For obtaining the data for a simulation with the observations and an (optional) confidence interval, use mt.get_simulation().

[10]:

# Get simulated mean for specific series with/without confidence interval
name = "B21B0214005"
sim = mt.get_simulation(name, alpha=0.05)
sim.head(10)

[10]:

	mean	lower	upper
date
1988-10-14	5.480000	5.480000	5.480000
1988-10-15	5.348733	1.669956	9.027510
1988-10-16	5.231284	0.273555	10.189012
1988-10-17	5.127359	-0.640237	10.894955
1988-10-18	5.036712	-1.263478	11.336903
1988-10-19	4.959142	-1.669234	11.587519
1988-10-20	4.894493	-1.891043	11.680029
1988-10-21	4.842653	-1.942746	11.628053
1988-10-22	4.803556	-1.824438	11.431550
1988-10-23	4.777178	-1.522468	11.076824

There is also a method to visualize these results for a single time series including optional confidence interval:

[11]:

ax = mt.plots.simulation("B21B0214005", alpha=0.05)

../_images/examples_ex01_metran_practical_example_19_0.png

Or all for all time series:

[12]:

axes = mt.plots.simulations(alpha=0.05)

../_images/examples_ex01_metran_practical_example_21_0.png

Decompositions

The decomposition of a simulation into specific and common dynamic components can be obtained with mt.decompose_simulation().

[13]:

# Decomposed simulated mean for specific series
decomposition = mt.decompose_simulation("B21B0214001")
decomposition.head(10)

[13]:

	sdf	cdf1
date
1988-10-14	1.339364	4.110636
1988-10-15	1.080942	4.013179
1988-10-16	0.858403	3.923322
1988-10-17	0.664372	3.840894
1988-10-18	0.492420	3.765741
1988-10-19	0.336849	3.697720
1988-10-20	0.192504	3.636701
1988-10-21	0.054601	3.582569
1988-10-22	-0.081428	3.535222
1988-10-23	-0.220092	3.494570

This can also be visualized:

[14]:

axes = mt.plots.decomposition("B21B0214001", split=True, adjust_height=True)

../_images/examples_ex01_metran_practical_example_25_0.png

Or for all time series

[15]:

axes = mt.plots.decompositions()

../_images/examples_ex01_metran_practical_example_27_0.png

Example application: removing outliers

The Kalman smoother can be re-run after removing (masking) outliers from the observations. This is illustrated below.

First plot the simulation for the original data:

[16]:

name = "B21B0214005"
alpha = 0.05

ax1 = mt.plots.simulation(name, alpha=alpha, tmin="1997-01-01", tmax="1997-12-31")

../_images/examples_ex01_metran_practical_example_29_0.png

Mask (remove) the outlier on 28 august 1997.

[17]:

oseries = mt.get_observations()
mask = (0 * oseries).astype(bool)
mask.loc["1997-8-28", name] = True
mt.mask_observations(mask)

Now plot the simulation again. Note the estimated value and its 95%-confidence interval for the observation on 28 August 1997 based on the common dynamic factor.

[18]:

# remove outlier from series B21B0214005 at 1997-8-28
# and re-run smoother to get estimate of observation
# (Fig 3 in Stromingen without deterministic component)
ax2 = mt.plots.simulation(name, alpha=alpha, tmin="1997-01-01", tmax="1997-12-31")
sim = mt.get_simulation(name, alpha=None).loc[["1997-8-28"]]

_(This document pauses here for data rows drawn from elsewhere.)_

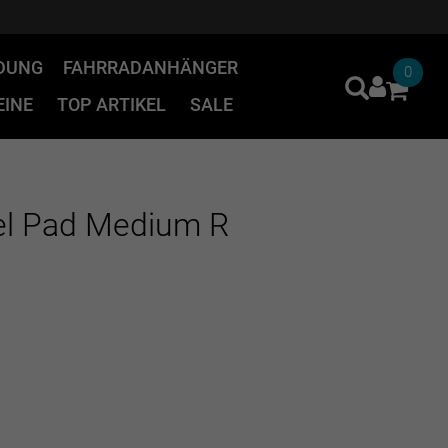
IDUNG
FAHRRADANHÄNGER
0
INE
TOP ARTIKEL
SALE
Cel Pad Medium R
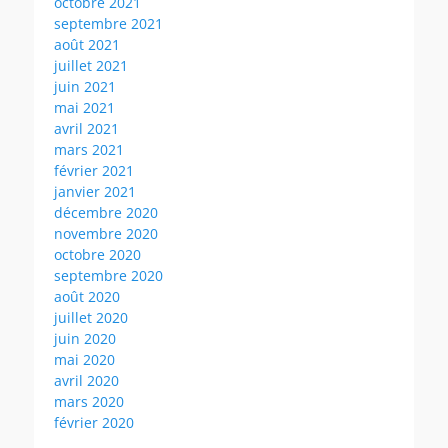
octobre 2021
septembre 2021
août 2021
juillet 2021
juin 2021
mai 2021
avril 2021
mars 2021
février 2021
janvier 2021
décembre 2020
novembre 2020
octobre 2020
septembre 2020
août 2020
juillet 2020
juin 2020
mai 2020
avril 2020
mars 2020
février 2020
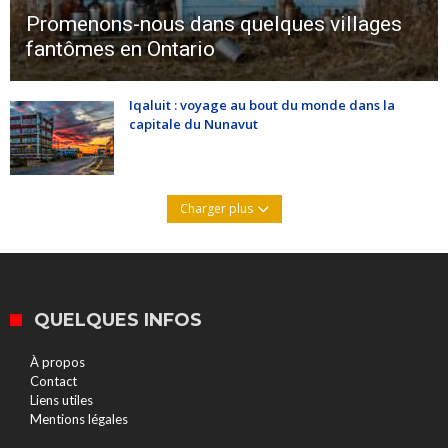
Promenons-nous dans quelques villages
fantômes en Ontario
Iqaluit : voyage au bout du monde dans la
capitale du Nunavut
Charger plus
QUELQUES INFOS
À propos
Contact
Liens utiles
Mentions légales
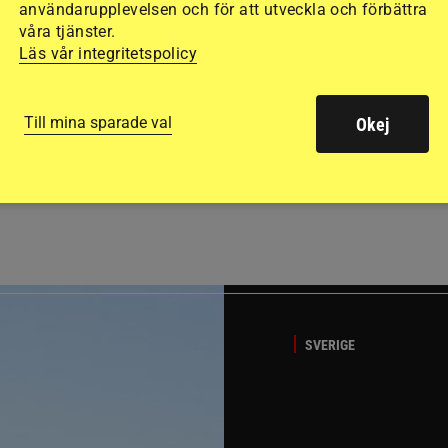
användarupplevelsen och för att utveckla och förbättra
våra tjänster.
Läs vår integritetspolicy
Till mina sparade val
Okej
GÄSTBLOGGEN
ed jubileumsutställning
Så gick det på helgens ut
SVERIGE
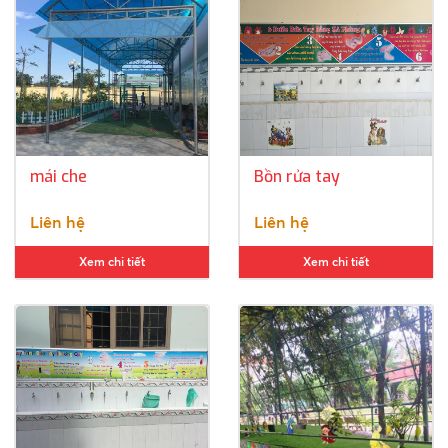
mái che
Bồn rửa tay
Liên hệ
Liên hệ
Xem chi tiết
Xem chi tiết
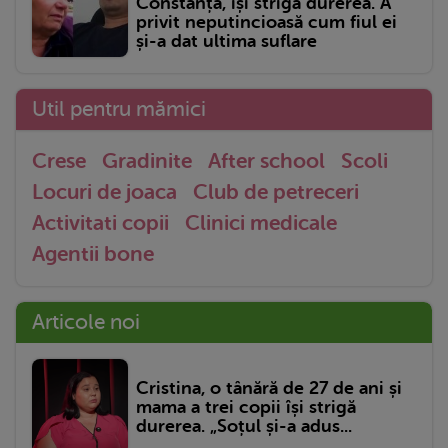
Constanța, își strigă durerea. A
privit neputincioasă cum fiul ei
și-a dat ultima suflare
Util pentru mămici
Crese
Gradinite
After school
Scoli
Locuri de joaca
Club de petreceri
Activitati copii
Clinici medicale
Agentii bone
Articole noi
Cristina, o tânără de 27 de ani și
mama a trei copii își strigă
durerea. „Soțul și-a adus...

# plot outlier and corrected value
outlier = oseries.loc[["1997-8-28"], name]
ax2.plot(outlier.index, outlier, "C3x", label="outlier")
ax2.plot(sim.index, sim, "C2s", label="corrected value", mec="k", mew=0.5)
ax2.legend(loc=(0, 1), numpoints=1, frameon=False, ncol=3)

INFO: Running Kalman filter with masked observations.

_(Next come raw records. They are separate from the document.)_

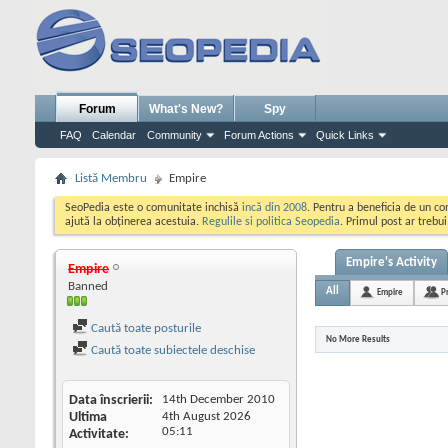
Forum
What's New?
Spy
FAQ
Calendar
Community
Forum Actions
Quick Links
Listă Membru
Empire
SeoPedia este o comunitate inchisă
incă din 2008
. Pentru a beneficia de un c
ajută la obținerea acestuia.
Regulile si politica Seopedia
. Primul post ar trebu
Empire's Activity
Empire
Banned
All
Empire
P
Caută toate posturile
No More Results
Caută toate subiectele deschise
Data înscrierii
14th December 2010
Ultima
4th August 2026
05:11
Activitate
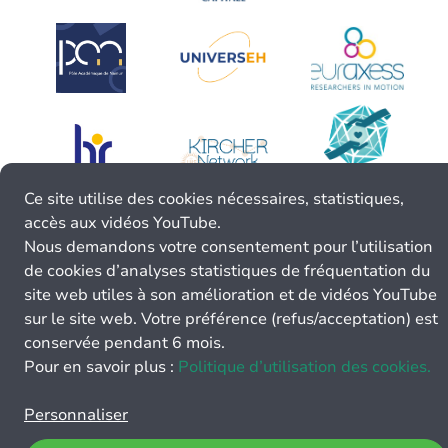
Ce site utilise des cookies nécessaires, statistiques,
accès aux vidéos YouTube.
Nous demandons votre consentement pour l’utilisation
de cookies d’analyses statistiques de fréquentation du
site web utiles à son amélioration et de vidéos YouTube
sur le site web. Votre préférence (refus/acceptation) est
conservée pendant 6 mois.
Pour en savoir plus :
Politique d’utilisation des cookies.
Personnaliser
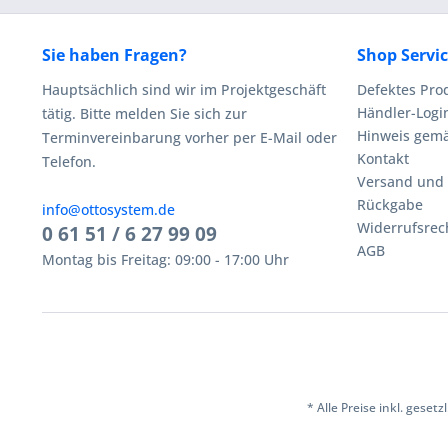
Sie haben Fragen?
Shop Servi
Hauptsächlich sind wir im Projektgeschäft
Defektes Pro
Händler-Logi
tätig. Bitte melden Sie sich zur
Hinweis gemä
Terminvereinbarung vorher per E-Mail oder
Kontakt
Telefon.
Versand und
Rückgabe
info@ottosystem.de
Widerrufsrec
0 61 51 / 6 27 99 09
AGB
Montag bis Freitag: 09:00 - 17:00 Uhr
* Alle Preise inkl. geset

../_images/examples_ex01_metran_practical_example_33_1.png

To reset the observations (remove all masks):

[19]:

# unmask observations to get original observations
mt.unmask_observations()

References

Van Geer, F.C. en W.L. Berendrecht (2015) Meervoudige tijdreeksmodellen en de samenhang in stijghoogtereeksen. Stromingen 23 nummer 3, pp. 25-36.